Italian economy plunges further

Sapa-AFP | 16 May, 2012 00:59
Italian Prime Minister Mario Monti attends a joint news conference with Dutch Prime Minister Mark Rutte at Chigi Palace in Rome December 5, 2011.

Fresh data yesterday showed that a recession in Italy, the eurozone's third-largest economy, deepened in the first quarter and Moody's agency slashed the ratings of its top banks.

The economy contracted by 0.8% in the first three months, according to an initial estimate from the Istat agency, after a shrinkage of 0.2% in the third quarter and of 0.7% in the fourth quarter.

"The key factor is austerity, which is weighing heavily on consumption and investment," said Chiara Corsa, an economist at UniCredit.

Corsa said she expected a further contraction in the second quarter followed by a stabilisation in the third.

Prime Minister Mario Monti was put in charge of a technocratic government last November to spare political parties the burden of pushing through painful budget cuts and long-delayed structural reforms.
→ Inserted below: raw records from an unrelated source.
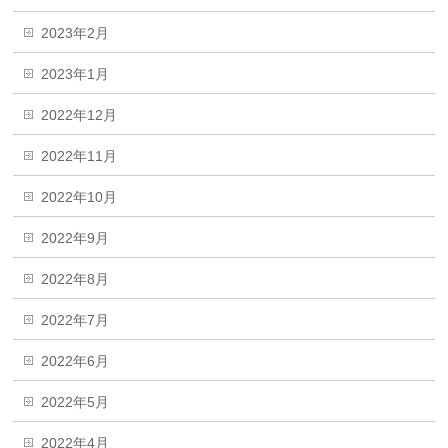
2023年2月
2023年1月
2022年12月
2022年11月
2022年10月
2022年9月
2022年8月
2022年7月
2022年6月
2022年5月
2022年4月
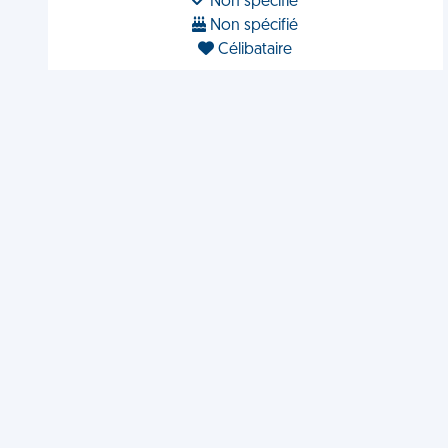
Non spécifié
Non spécifié
Célibataire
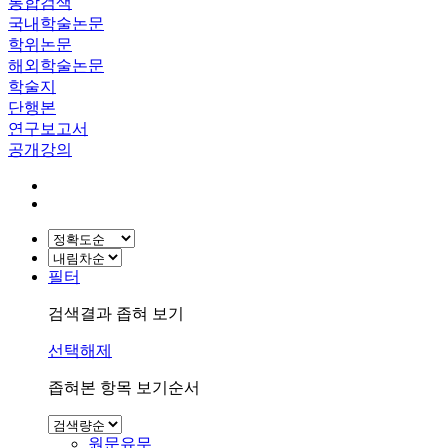
통합검색
국내학술논문
학위논문
해외학술논문
학술지
단행본
연구보고서
공개강의
필터
검색결과 좁혀 보기
선택해제
좁혀본 항목 보기순서
원문유무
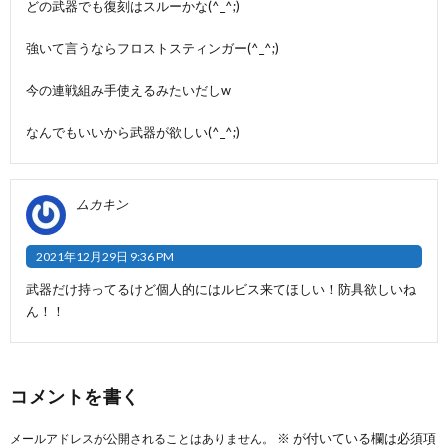
どの武器でも復刻はスルーかな(^_^;)
強いて言うならフロストスティンガー(^_^;)
今の連戦組み手使えるみたいだしw
なんでもいいから武器が欲しい(^_^;)
ムカキン
2021年12月29日 9:36 PM
武器だけ持ってるけど個人的にはルビス来てほしい！防具欲しいね
ん！！
コメントを書く
※
が付いている欄は必須項
メールアドレスが公開されることはありません。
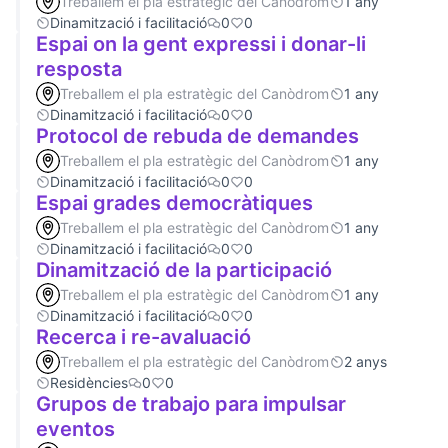
Treballem el pla estratègic del Canòdrom
1 any
Dinamització i facilitació
0
0
Espai on la gent expressi i donar-li
resposta
Treballem el pla estratègic del Canòdrom
1 any
Dinamització i facilitació
0
0
Protocol de rebuda de demandes
Treballem el pla estratègic del Canòdrom
1 any
Dinamització i facilitació
0
0
Espai grades democràtiques
Treballem el pla estratègic del Canòdrom
1 any
Dinamització i facilitació
0
0
Dinamització de la participació
Treballem el pla estratègic del Canòdrom
1 any
Dinamització i facilitació
0
0
Recerca i re-avaluació
Treballem el pla estratègic del Canòdrom
2 anys
Residències
0
0
Grupos de trabajo para impulsar
eventos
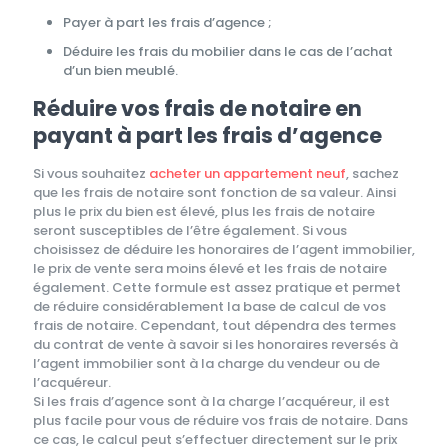
Payer à part les frais d’agence ;
Déduire les frais du mobilier dans le cas de l’achat
d’un bien meublé.
Réduire vos frais de notaire en
payant à part les frais d’agence
Si vous souhaitez
acheter un appartement neuf
, sachez
que les frais de notaire sont fonction de sa valeur. Ainsi
plus le prix du bien est élevé, plus les frais de notaire
seront susceptibles de l’être également. Si vous
choisissez de déduire les honoraires de l’agent immobilier,
le prix de vente sera moins élevé et les frais de notaire
également. Cette formule est assez pratique et permet
de réduire considérablement la base de calcul de vos
frais de notaire. Cependant, tout dépendra des termes
du contrat de vente à savoir si les honoraires reversés à
l’agent immobilier sont à la charge du vendeur ou de
l’acquéreur.
Si les frais d’agence sont à la charge l’acquéreur, il est
plus facile pour vous de réduire vos frais de notaire. Dans
ce cas, le calcul peut s’effectuer directement sur le prix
Monti's popularity ratings have remained high despite growing anger as austerity measures begin to hit home.

The growth figures come a day after Moody's ratings agency slashed its credit assessment on 26 Italian banks, citing a deteriorating economy and warning that the ratings were among the lowest in Western Europe.

The latest slump was heavier than expected, with analysts polled by Dow Jones Newswires pencilling in a drop of 0.6% for the three-month period. It was also the sharpest quarterly decline since the Italian economy shrank by 3.5% in the first quarter of 2009.

On a 12-month basis, Italian gross domestic product declined by 1.3% in the first quarter, the Istat data showed. Recent figures show industrial production fell by 2.1% in the first quarter and business sentiment slumped to its lowest level since 2009.

The government revised its 2012 economic forecasts lower last month, and now expects the economy to contract by 1.2% before gaining 0.5% next year.